This medicine contains less than 1 mmol sodium (23 mg) per 1ml, that is to say essentially 'sodium-free'.
Cimetidine can prolong the elimination of drugs metabolised by oxidation in the liver. Although pharmacological interactions with a number of drugs, e.g. diazepam, propranolol, have been demonstrated, only those with oral anticoagulants, phenytoin, theophylline and intravenous lidocaine appear, to date, to be of clinical significance. Close monitoring of patients on cimetidine receiving oral anticoagulants or phenytoin is recommended and a reduction in the dosage of these drugs may be necessary.
In patients on drug treatment or with illnesses that could cause falls in blood cell count, the possibility that H2-receptor antagonism could potentiate this effect should be borne in mind.
Cimetidine has the potential to affect the absorption, metabolism or renal excretion of other drugs which is particularly important when drugs with a narrow therapeutic index are administered concurrently. The altered pharmacokinetics may necessitate dosage adjustment of the affected drug or discontinuation of treatment (see Section 4.4).

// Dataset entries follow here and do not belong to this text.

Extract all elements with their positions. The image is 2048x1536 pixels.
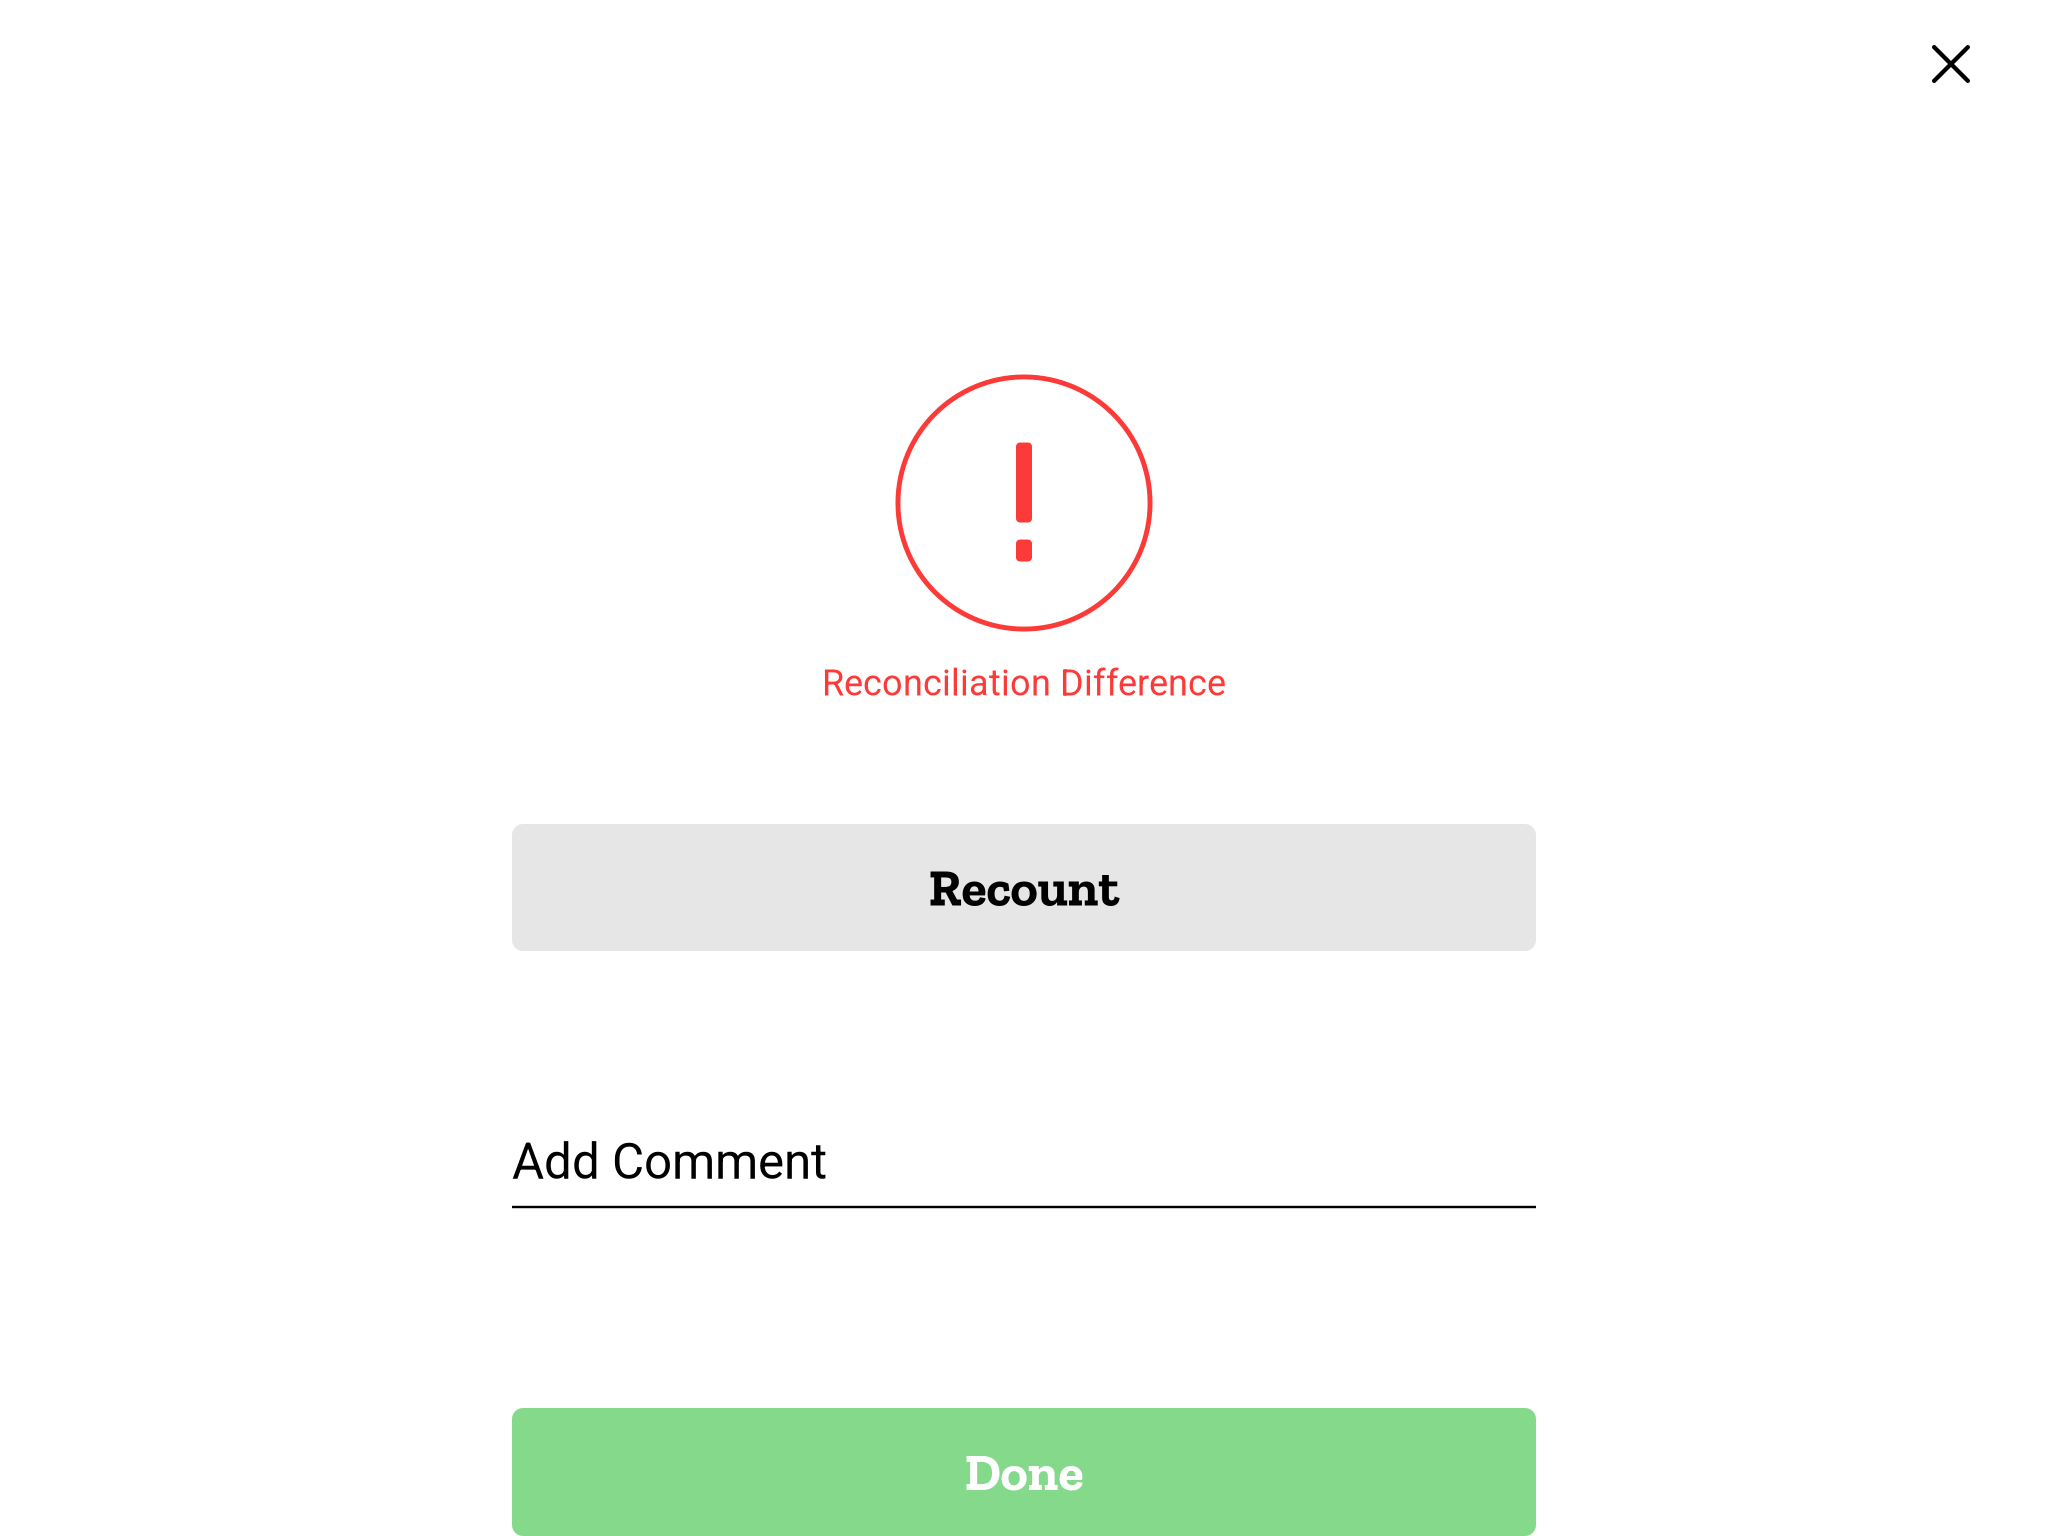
button[interactable]: Add Comment [512, 1133, 1536, 1208]
button[interactable]: Done [512, 1408, 1536, 1536]
staticText: Recount [928, 856, 1120, 919]
button[interactable]: Close [1903, 16, 1999, 112]
staticText: Reconciliation Difference [822, 662, 1226, 704]
button[interactable]: Recount [512, 824, 1536, 951]
staticText: Add Comment [512, 1133, 827, 1191]
staticText: Done [964, 1441, 1084, 1503]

Interactions may occur by several mechanisms including:
1) Inhibition of certain cytochrome P450 enzymes (including CYP1A2, CYP2C9, CYP2D6 and CYP3A3/A4, and CYP2C18); Inhibition of these enzymes may result in increased plasma levels of certain drugs including warfarin-type coumarin anticoagulants (e.g. warfarin), tricyclic antidepressants (e.g. amitriptyline), class I antiarrhythmics (e.g. lidocaine), calcium channel blockers (e.g. nifedipine, diltiazem), oral sulfonylureas (e.g. glipizide), phenytoin, theophylline and metoprolol.

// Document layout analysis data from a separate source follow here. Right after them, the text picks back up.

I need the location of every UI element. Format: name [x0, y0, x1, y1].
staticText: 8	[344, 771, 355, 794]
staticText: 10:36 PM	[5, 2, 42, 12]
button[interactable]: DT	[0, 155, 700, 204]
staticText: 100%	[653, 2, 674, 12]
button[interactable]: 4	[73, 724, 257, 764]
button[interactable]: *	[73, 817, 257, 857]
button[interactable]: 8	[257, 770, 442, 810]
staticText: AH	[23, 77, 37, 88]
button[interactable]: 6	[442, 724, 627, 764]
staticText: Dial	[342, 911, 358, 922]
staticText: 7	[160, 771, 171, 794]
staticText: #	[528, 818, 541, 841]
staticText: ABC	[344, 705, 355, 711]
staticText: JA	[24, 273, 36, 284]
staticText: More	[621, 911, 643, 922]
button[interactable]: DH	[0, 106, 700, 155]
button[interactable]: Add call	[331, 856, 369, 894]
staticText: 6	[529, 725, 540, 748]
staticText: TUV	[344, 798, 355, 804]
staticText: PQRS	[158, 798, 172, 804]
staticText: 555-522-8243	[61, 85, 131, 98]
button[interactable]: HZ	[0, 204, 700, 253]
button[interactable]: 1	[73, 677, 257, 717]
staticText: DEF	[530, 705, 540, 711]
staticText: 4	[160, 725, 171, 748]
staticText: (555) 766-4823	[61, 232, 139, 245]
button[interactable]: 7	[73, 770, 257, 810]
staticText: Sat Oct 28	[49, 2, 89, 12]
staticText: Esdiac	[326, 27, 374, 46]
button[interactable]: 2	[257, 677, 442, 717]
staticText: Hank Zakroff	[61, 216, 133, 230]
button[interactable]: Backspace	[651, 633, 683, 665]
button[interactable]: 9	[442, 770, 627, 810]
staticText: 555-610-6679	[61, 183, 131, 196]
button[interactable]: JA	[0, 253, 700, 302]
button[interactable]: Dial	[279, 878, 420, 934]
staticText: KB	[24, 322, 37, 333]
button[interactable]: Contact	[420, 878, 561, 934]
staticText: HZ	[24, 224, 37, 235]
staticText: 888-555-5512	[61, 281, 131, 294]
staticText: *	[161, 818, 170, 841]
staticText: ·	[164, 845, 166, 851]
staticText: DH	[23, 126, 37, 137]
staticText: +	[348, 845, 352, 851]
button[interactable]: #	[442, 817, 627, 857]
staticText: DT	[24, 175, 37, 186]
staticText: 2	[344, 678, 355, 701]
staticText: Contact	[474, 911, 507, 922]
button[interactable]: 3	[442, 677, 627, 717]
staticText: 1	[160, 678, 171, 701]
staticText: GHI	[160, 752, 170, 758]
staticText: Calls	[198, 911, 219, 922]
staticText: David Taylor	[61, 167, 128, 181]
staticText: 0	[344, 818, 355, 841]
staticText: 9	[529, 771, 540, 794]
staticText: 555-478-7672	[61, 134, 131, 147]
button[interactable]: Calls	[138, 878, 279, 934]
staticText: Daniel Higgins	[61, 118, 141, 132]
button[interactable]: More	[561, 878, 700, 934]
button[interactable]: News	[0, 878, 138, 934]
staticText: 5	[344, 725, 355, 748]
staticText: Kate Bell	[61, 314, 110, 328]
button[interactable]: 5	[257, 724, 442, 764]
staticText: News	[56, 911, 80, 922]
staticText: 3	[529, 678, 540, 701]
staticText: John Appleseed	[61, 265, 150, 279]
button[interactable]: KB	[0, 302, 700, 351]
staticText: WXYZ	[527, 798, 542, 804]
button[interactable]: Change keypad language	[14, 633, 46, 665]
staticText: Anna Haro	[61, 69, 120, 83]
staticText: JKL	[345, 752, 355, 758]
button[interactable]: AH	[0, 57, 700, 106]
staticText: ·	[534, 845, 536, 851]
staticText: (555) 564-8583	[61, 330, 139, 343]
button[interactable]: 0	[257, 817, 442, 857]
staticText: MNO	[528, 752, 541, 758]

2) Competition for renal tubular secretion; This may result in increased plasma levels of certain drugs including procainamide, metformin, ciclosporin and tacrolimus.
3) Alteration of gastric pH; The bioavailability of certain drugs may be affected. This can result in either an increase in absorption (e.g. atazanavir) or a decrease in absorption (e.g. some azole antifungals such as ketoconazole, itraconazole or posaconazole).
4) Unknown mechanisms; Cimetidine may potentiate the myelosuppressive effects (e.g. neutropenia, agranulocytosis) of chemotherapeutic agents such as carmustine, fluorouracil, epirubicin, or therapies such as radiation. Isolated cases of clinically relevant interactions have been documented with narcotic analgesics (e.g. morphine).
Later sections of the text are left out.